_Problem requirements_
The answer must consist of every line below that holds the word "Archiv".

Given data START

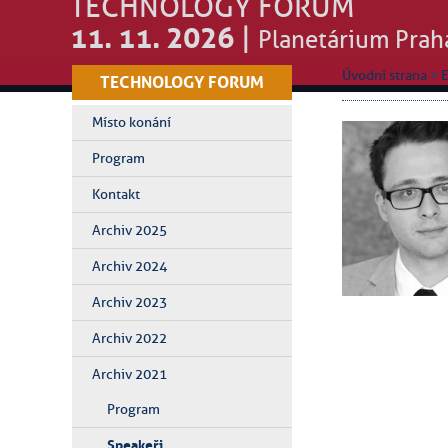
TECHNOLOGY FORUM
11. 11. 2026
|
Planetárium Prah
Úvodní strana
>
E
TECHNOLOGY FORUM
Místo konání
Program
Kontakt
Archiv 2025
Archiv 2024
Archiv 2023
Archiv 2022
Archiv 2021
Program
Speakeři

Given data END
Given data START

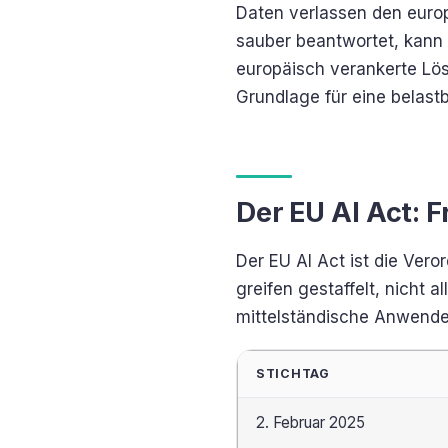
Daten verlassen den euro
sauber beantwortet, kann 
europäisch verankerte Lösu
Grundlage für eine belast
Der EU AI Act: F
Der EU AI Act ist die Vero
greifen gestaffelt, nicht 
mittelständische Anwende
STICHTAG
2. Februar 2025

Given data END
Given data START

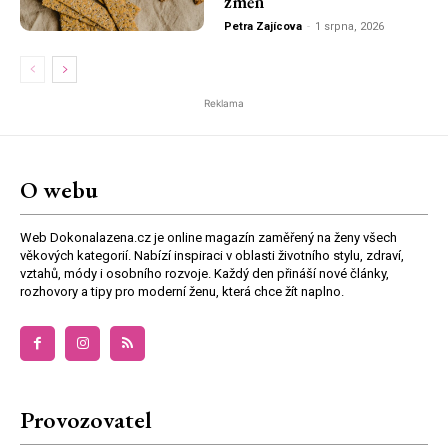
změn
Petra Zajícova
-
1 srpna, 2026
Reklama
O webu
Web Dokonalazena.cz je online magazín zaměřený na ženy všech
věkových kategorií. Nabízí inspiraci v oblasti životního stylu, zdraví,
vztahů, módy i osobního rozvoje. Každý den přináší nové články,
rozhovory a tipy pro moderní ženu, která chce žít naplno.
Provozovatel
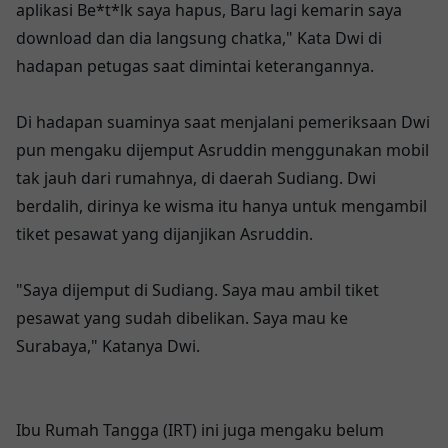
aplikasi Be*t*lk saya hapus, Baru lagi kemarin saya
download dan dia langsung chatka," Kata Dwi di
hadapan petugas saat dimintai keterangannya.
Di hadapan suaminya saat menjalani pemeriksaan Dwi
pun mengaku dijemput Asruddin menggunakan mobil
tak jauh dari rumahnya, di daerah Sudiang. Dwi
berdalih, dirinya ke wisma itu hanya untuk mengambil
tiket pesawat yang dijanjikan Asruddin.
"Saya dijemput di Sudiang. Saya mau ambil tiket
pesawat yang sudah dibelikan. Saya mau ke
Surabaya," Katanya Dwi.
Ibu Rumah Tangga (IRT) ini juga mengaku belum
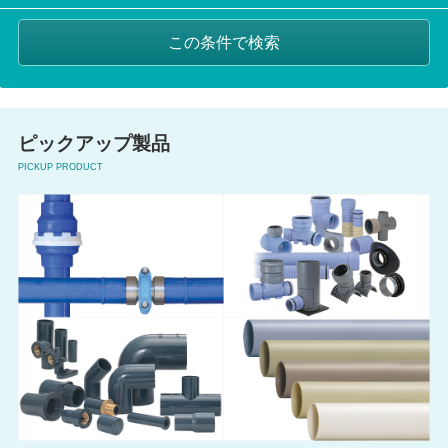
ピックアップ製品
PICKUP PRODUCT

Given data END

_Task output_
Archiv 2025
Archiv 2024
Archiv 2023
Archiv 2022
Archiv 2021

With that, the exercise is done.